I've been waiting until today to tell you what happened two weeks ago. Before I do that, let's back up a bit.
Early last year Baen Books told me that, yes, they were interested in my novel, The Seer, but that they wanted changes. Big changes. In a long conversation, they outlined the revisions they wanted. Totally understand, they said, if you'd rather not.
Thing was, they were right. The editors had, essentially, called me out on all my short-cuts, weak characterizations, arcs that needed to go farther, an ending that needed more closure.
Yeah, I said: count me in. I'm in. All in.
Then I went to work. The revisions they wanted were huge -- plot-changing, character wrenching -- and in many cases they did not play nicely with each other. I realized that I needed to find new ways to tell a story that was fast becoming more complicated than anything I had laid hands on before. Bluntly, this story was going to require a better writer than I was to finish it. Somehow, I had to become that better writer.
I wish I could tell you it all blossomed in magic born of necessity, and there were some rare times when the words just flowed and it felt like some kind of magic, but most of the time it was me just reviewing plot-lines, checking maps, consulting my experts, and putting one finger in front of the other to write what too often felt like the clumsiest prose I'd ever fashioned.
I took out a lot of words. All the way through and in the final rewrites. My outtakes file is about half the size of the final manuscript, and that isn't short. (Though, I hasten to add, shorter than Game of Thrones. Ha!)
But most of the time what got me through the current scene or chapter was something akin to terror: I had signed a contract -- I had taken real money -- I had a deadline. Sure, I could quit, but then I'd have to flee the country and live in shame under an assumed name for the rest of my life.
There were moments where that seemed the better option.
I lined up some powerful allies. First readers. Friends. Experts. Advisers. My Muse. My Reader Advocate. (I'll explain later.) I warned them all that there would be times when I would loose faith in my ability, and that their job was to get me to the finish line. And they did. Wow, did they. More on that in another post.
As a writer I took a lot of risks with this book, with the story-line, characters, tensions, symbol choices, and so on -- things I hope my reader never notices consciously. I had no idea if the publisher would like what I'd done.
Sometimes I would lie there trying to sleep and think about all the risky things I'd done that they could object to, all the strange twists and turns I'd made, all the ways in which I'd incorporated the changes they wanted, but gone a fair bit beyond what might have been enough, all in order to tell the story that needed to be told.
In the last two months before the deadline, it came to me -- in my gut, not intellectually -- that I had to write the story the best I possibly could -- so that, if the publisher did not like it after all, I would know, beyond any shadow of a doubt, that it wasn't because I'd held back.
I didn't hold back.
Then, the last day of March -- two weeks ago -- I shipped it. That's what I wanted to tell you.

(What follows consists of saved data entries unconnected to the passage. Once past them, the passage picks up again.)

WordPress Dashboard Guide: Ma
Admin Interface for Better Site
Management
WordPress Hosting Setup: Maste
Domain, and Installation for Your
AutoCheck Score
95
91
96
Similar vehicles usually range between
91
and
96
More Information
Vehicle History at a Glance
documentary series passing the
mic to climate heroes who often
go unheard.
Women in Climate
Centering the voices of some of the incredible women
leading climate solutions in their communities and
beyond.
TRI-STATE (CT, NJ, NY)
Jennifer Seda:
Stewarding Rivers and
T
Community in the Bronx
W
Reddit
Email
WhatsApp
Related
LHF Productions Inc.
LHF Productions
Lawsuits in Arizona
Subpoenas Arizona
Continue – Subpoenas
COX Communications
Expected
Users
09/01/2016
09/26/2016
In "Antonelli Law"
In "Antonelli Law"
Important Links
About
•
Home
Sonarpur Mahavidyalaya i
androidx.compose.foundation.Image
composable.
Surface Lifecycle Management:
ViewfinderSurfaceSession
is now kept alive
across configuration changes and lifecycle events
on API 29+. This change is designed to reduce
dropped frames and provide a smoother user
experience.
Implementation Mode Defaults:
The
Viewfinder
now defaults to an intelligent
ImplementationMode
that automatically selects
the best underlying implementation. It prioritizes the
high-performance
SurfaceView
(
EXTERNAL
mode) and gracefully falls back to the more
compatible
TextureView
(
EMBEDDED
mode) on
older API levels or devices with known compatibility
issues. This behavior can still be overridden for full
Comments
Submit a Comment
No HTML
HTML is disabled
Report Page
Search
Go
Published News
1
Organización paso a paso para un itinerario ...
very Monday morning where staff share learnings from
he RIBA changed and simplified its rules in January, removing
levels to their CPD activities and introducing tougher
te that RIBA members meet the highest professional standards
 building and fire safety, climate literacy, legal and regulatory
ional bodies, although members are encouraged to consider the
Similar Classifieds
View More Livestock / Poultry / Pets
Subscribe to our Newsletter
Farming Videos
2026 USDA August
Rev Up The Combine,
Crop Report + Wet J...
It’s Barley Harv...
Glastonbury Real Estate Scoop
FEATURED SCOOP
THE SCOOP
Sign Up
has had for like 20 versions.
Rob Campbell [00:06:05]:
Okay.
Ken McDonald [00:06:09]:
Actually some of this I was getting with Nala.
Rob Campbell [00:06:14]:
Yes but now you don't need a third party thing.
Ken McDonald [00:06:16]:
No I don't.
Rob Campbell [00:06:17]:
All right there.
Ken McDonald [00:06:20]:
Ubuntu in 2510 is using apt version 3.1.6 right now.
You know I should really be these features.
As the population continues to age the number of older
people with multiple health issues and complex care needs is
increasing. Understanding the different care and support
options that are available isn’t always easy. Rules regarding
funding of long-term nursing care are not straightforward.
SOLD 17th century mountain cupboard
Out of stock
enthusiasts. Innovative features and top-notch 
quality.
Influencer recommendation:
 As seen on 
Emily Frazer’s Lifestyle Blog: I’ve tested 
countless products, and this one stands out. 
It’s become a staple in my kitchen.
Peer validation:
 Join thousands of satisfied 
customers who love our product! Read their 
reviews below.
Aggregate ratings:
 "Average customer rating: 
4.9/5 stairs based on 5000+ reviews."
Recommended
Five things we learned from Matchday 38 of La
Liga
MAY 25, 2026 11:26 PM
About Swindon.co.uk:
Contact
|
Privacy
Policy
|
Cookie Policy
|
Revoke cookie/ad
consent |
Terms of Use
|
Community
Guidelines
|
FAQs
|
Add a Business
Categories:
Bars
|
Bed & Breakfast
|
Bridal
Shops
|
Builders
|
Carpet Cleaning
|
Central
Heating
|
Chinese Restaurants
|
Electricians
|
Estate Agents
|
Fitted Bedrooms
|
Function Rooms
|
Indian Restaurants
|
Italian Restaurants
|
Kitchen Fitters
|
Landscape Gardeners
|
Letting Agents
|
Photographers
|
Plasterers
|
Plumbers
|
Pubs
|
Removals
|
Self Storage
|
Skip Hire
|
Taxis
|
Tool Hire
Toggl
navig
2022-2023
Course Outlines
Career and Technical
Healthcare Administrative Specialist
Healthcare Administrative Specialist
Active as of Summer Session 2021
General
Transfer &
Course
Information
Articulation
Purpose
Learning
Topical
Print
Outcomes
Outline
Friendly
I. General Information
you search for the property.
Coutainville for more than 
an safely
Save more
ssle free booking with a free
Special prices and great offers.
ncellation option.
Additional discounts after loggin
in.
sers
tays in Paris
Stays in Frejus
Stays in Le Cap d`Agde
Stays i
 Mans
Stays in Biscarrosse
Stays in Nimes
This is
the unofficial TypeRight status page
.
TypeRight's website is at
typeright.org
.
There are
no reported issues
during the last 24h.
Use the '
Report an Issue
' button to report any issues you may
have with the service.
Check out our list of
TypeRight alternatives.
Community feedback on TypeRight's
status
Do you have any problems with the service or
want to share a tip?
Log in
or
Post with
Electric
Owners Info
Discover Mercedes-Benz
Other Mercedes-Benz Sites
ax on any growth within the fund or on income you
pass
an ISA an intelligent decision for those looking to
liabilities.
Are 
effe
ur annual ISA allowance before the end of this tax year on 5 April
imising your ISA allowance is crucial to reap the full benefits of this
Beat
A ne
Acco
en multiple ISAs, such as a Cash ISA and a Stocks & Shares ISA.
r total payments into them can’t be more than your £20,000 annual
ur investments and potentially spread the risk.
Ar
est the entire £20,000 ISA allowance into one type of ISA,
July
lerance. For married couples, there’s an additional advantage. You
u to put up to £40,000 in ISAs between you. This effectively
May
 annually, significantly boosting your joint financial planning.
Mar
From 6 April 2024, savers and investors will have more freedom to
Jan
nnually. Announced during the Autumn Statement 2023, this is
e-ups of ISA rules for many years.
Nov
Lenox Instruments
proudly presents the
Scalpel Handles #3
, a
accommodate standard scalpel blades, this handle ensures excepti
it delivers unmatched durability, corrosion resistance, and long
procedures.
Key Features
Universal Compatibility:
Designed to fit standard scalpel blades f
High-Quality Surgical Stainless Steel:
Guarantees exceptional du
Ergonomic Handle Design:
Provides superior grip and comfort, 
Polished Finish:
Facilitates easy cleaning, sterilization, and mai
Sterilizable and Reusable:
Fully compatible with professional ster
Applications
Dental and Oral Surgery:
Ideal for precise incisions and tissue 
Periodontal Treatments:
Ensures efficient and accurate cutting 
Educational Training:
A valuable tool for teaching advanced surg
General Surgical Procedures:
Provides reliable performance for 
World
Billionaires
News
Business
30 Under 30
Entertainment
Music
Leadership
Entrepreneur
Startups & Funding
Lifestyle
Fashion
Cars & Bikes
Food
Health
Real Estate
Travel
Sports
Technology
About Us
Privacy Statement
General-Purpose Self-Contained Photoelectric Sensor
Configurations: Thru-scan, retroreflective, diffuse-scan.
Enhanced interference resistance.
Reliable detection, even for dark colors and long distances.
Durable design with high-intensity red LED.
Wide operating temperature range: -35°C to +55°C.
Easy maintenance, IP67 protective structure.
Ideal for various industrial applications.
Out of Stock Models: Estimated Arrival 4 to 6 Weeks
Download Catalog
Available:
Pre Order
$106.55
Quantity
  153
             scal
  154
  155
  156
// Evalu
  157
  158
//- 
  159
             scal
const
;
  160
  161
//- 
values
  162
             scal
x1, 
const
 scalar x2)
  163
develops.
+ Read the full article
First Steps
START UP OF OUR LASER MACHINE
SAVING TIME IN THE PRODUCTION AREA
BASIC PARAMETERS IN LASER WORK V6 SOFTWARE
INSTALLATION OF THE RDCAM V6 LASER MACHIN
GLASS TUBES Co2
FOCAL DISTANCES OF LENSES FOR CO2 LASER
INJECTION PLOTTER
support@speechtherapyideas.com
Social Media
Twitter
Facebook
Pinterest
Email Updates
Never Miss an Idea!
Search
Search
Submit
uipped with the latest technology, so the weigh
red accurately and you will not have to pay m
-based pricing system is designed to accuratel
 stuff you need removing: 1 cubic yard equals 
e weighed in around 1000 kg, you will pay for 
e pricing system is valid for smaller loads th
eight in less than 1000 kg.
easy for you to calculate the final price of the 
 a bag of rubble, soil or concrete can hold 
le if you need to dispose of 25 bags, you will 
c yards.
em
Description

I was surprisingly calm about it. I had, after all, given it everything I had. If it wasn't good enough, well, so be it; I knew I hadn't taken any shortcuts.
Today my editor at Baen wrote me back. He said he'd finished the book. The fixes he wants are minor.
He called it wonderful. He called it excellent. He said I'd made all the changes he'd hoped for and more. He said he was proud to be publishing it.
Me, too. Very much so. The Seer is scheduled to hit ink in spring of 2016.